Pour le Parti démocratique de Côte d’Ivoire (PDCI-RDA), représenté par son porte-parole, le flou maintenu par le président ne mérite pas débat. « Ce n’est pas un sujet, puisqu’aucune décision n’a été annoncée », tranche-t-il. Selon le parti dirigé par Tidjane Thiam, le rassemblement au stade d’Ebimpé s’inscrit dans une mise en scène orchestrée par le RHDP pour faire émerger une « demande populaire » favorable à une nouvelle candidature de M. Ouattara.
Même ton du côté du Congrès panafricain pour la justice et l’égalité des peuples (Cojep), formation politique de Charles Blé Goudé. Son vice-président qualifie cette attente d’« insignifiante » : « Le RHDP est libre de désigner son candidat, tout comme les autres partis. »

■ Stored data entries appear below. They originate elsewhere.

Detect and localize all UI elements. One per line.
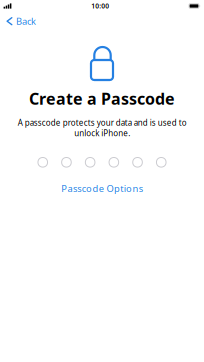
staticText: Back [16, 15, 36, 27]
staticText: Passcode Options [61, 182, 143, 194]
staticText: Create a Passcode [29, 88, 175, 109]
staticText: A passcode protects your data and is use… [18, 117, 186, 138]
button[interactable]: Passcode Options [51, 179, 153, 198]
staticText: 10:00 [91, 2, 109, 10]
button[interactable]: Back [0, 10, 44, 32]
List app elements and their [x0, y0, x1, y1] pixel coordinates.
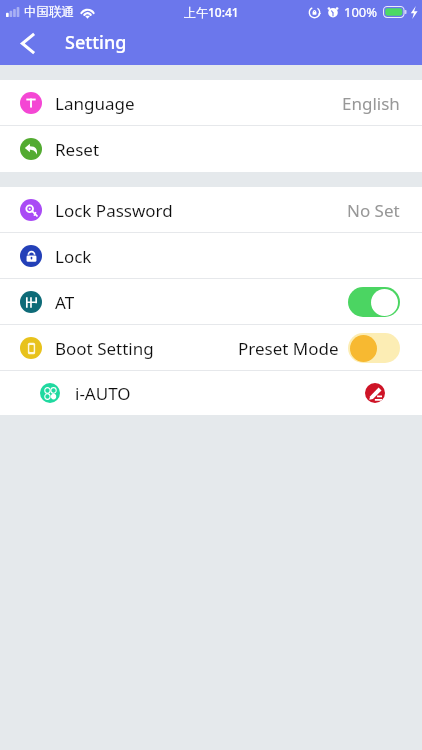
staticText: 上午10:41: [184, 4, 239, 20]
staticText: Language: [55, 92, 135, 115]
button[interactable]: Boot Setting: [0, 325, 422, 371]
staticText: i-AUTO: [75, 382, 131, 405]
staticText: Setting: [65, 30, 127, 55]
staticText: Preset Mode: [238, 337, 339, 360]
button[interactable]: Lock Password: [0, 187, 422, 233]
staticText: Lock Password: [55, 199, 173, 222]
staticText: 中国联通: [24, 4, 74, 20]
button[interactable]: i-AUTO: [0, 371, 422, 415]
staticText: No Set: [347, 199, 400, 222]
staticText: Reset: [55, 138, 100, 161]
button[interactable]: AT: [0, 279, 422, 325]
button[interactable]: Language: [0, 80, 422, 126]
button[interactable]: Edit: [365, 383, 385, 403]
staticText: English: [342, 92, 400, 115]
button[interactable]: Lock: [0, 233, 422, 279]
button[interactable]: Reset: [0, 126, 422, 172]
staticText: 100%: [344, 3, 378, 21]
staticText: AT: [55, 291, 75, 314]
button[interactable]: Preset Mode toggle: [348, 333, 400, 363]
button[interactable]: AT toggle: [348, 287, 400, 317]
button[interactable]: Back: [9, 24, 45, 62]
staticText: Lock: [55, 245, 92, 268]
staticText: Boot Setting: [55, 337, 154, 360]
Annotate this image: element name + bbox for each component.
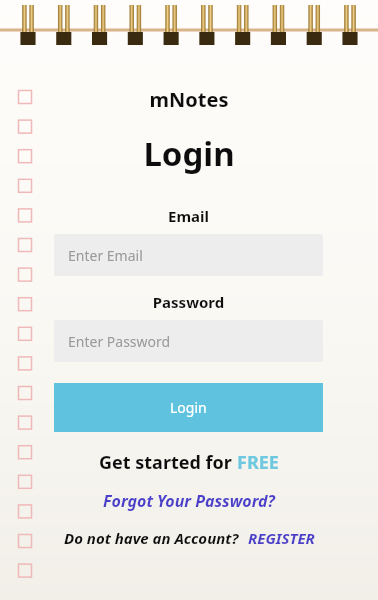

De son côté, Pascal Affi N’Guessan, président du Front populaire ivoirien (FPI), estime que le président Ouattara a pour l’instant résisté à la pression de son propre camp. Selon lui, le chef de l’État est conscient « des risques et des enjeux » qu’impliquerait une candidature supplémentaire.
Enfin, le parti Aujourd’hui et Demain, la Côte d’Ivoire (ADCI), mené par le député Assalé Tiémoko, considère que le président ne se représentera pas. Son vice-président rappelle une déclaration faite par Ouattara sur RFI en 2020 : « Il est difficile, voire impossible, que je sois candidat en 2025. »
Alors que l’échéance électorale approche, la Côte d’Ivoire reste suspendue à une réponse que seul Alassane Ouattara détient pour l’instant.